On July 14, 1789, the citizens of Paris stormed the Bastille prison to gain access to a government cache of ammunition. The French Revolution was sparked, and the history of the world would never be the same.
But why were the Parisians so upset? Among their numerous grievances was that the nation’s rulers had spent much of the past century overloading the country’s balance sheet with outrageous amounts of debt used to finance a series of wars and the construction of the palatial estate of Versailles.
It’s safe to say Maximilien Robespierre, Georges Danton and the rest of the revolution’s leaders would have been no fans of the modern LBO.
Leverage is still a major factor in the France of today, more than two centuries later—although now it’s used by private citizens to buy and develop companies, rather than by the government to bankroll foreign conflicts. In fact, outside of the U.S. and the U.K., few countries have so embraced private equity. Since 2010, France has been home to more private equity activity than any other nation in continental Europe, according to the PitchBook Platform, besting second-place Germany by more than 50%.
PE activity in France by industry sector
For the most part, those deals represent French firms investing in French companies. The top 10 investors in the country since the start of 2010 are all also based in France, led by Siparex Group. CM-CIC Investissement follows closely in second place, with Bpifrance and FSI Régions rounding out the top four.
Many of the largest LBOs in France over the past five years have been related to the telecommunications sector, with a handful worth more than €2 billion.

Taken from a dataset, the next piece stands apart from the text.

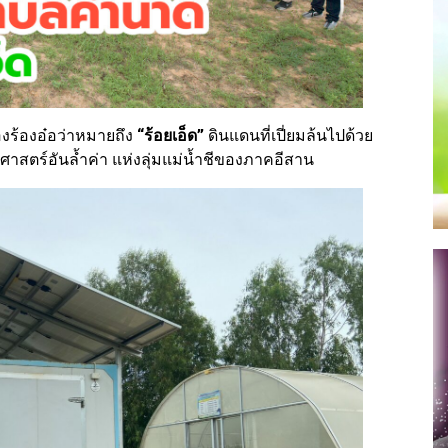
องร้องอ๋อว่าหมายถึง
“ร้อยเอ็ด”
ดินแดนที่เปี่ยมล้นไปด้วย
สตร์อันล้ำค่า แห่งลุ่มแม่น้ำชีของภาคอีสาน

Other major recent buyout targets include packacing producer Verralia, parking-facility operator Park Indigo and vinyl chemical company Kem One. For each of the past two years, B2B deals have accounted for slightly more than 40% of all activity in the country, with B2C making up roughly 25% and IT another 10%.
Some of those deals will work out for the investors. Others won’t. But it seems safe to assume that none will end as disastrously as things did for those who helped bury the nation under a pile of IOUs during the 18th century. Four years after the citizens of Paris stormed the Bastille, the king, Louis XVI, lost his head to the guillotine. Eleven years later, Napoleon Bonaparte was leading the French army across Europe.